- [Exercise directions]: Restate the records that follow word for word. Omit the images.
Information START
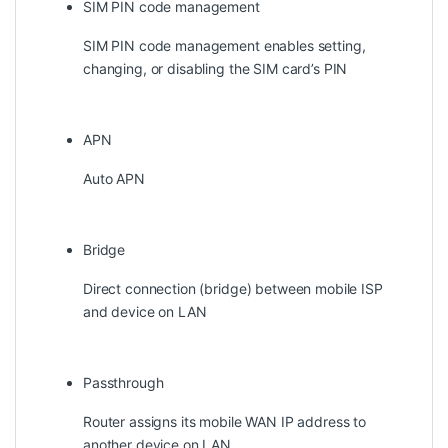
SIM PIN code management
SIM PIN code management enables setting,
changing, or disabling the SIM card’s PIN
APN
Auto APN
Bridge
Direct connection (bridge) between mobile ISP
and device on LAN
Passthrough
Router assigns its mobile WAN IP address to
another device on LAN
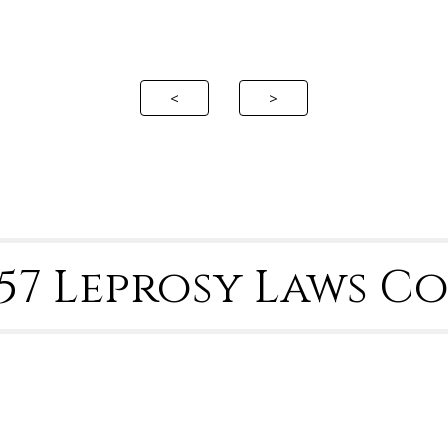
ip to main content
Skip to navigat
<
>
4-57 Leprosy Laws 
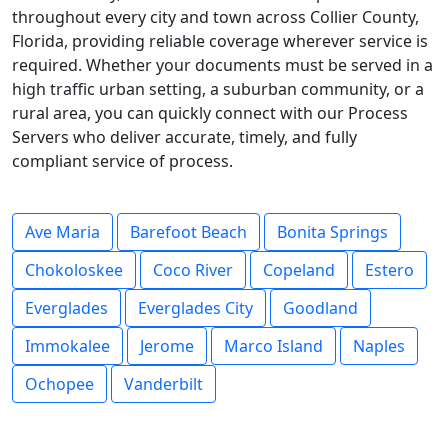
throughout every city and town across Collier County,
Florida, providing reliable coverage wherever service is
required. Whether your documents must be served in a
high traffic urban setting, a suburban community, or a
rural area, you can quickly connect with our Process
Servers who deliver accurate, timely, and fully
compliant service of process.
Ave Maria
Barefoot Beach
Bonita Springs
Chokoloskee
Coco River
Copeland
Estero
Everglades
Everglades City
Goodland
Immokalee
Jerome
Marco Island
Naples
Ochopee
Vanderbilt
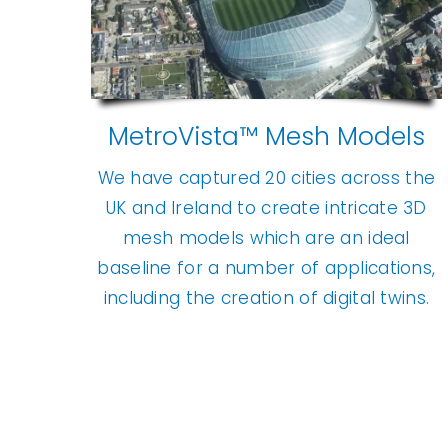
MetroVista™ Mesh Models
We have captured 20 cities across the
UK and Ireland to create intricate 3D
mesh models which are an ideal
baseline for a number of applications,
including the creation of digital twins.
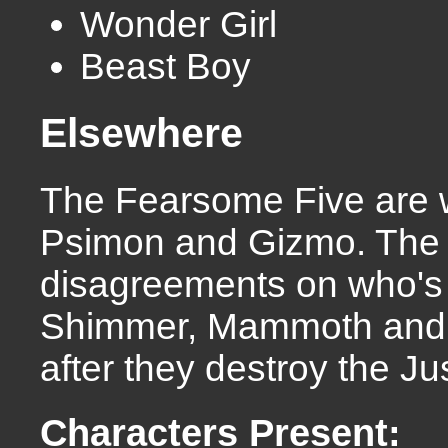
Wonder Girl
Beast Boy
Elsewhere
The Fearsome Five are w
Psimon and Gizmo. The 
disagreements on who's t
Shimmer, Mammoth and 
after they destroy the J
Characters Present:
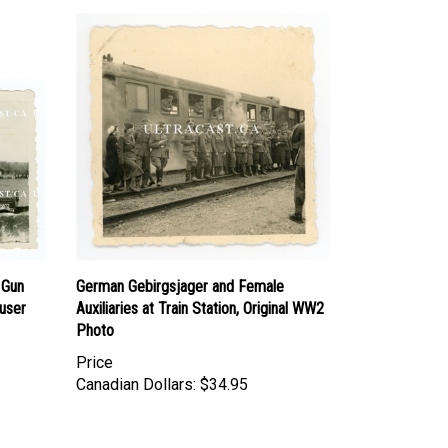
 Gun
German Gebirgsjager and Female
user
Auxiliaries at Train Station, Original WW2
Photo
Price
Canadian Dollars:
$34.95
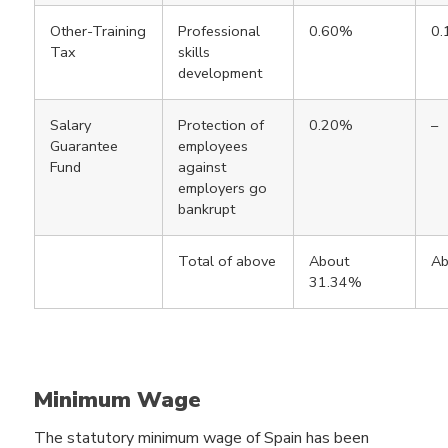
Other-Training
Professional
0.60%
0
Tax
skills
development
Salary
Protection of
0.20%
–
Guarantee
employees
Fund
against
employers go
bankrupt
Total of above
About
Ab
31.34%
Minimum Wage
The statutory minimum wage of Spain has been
Information END
- [Exercise solution]:
SIM PIN code management
SIM PIN code management enables setting,
changing, or disabling the SIM card’s PIN
APN
Auto APN
Bridge
Direct connection (bridge) between mobile ISP
and device on LAN
Passthrough
Router assigns its mobile WAN IP address to
another device on LAN
ip to main content
Skip to navigat
<
>
4-57 Leprosy Laws 
throughout every city and town across Collier County,
Florida, providing reliable coverage wherever service is
required. Whether your documents must be served in a
high traffic urban setting, a suburban community, or a
rural area, you can quickly connect with our Process
Servers who deliver accurate, timely, and fully
compliant service of process.
Ave Maria
Barefoot Beach
Bonita Springs
Chokoloskee
Coco River
Copeland
Estero
Everglades
Everglades City
Goodland
Immokalee
Jerome
Marco Island
Naples
Ochopee
Vanderbilt
MetroVista™ Mesh Models
We have captured 20 cities across the
UK and Ireland to create intricate 3D
mesh models which are an ideal
baseline for a number of applications,
including the creation of digital twins.
Wonder Girl
Beast Boy
Elsewhere
The Fearsome Five are w
Psimon and Gizmo. The 
disagreements on who's t
Shimmer, Mammoth and 
after they destroy the J
Characters Present:
 Gun
German Gebirgsjager and Female
user
Auxiliaries at Train Station, Original WW2
Photo
Price
Canadian Dollars:
$34.95
Other-Training
Professional
0.60%
0
Tax
skills
development
Salary
Protection of
0.20%
–
Guarantee
employees
Fund
against
employers go
bankrupt
Total of above
About
Ab
31.34%
Minimum Wage
The statutory minimum wage of Spain has been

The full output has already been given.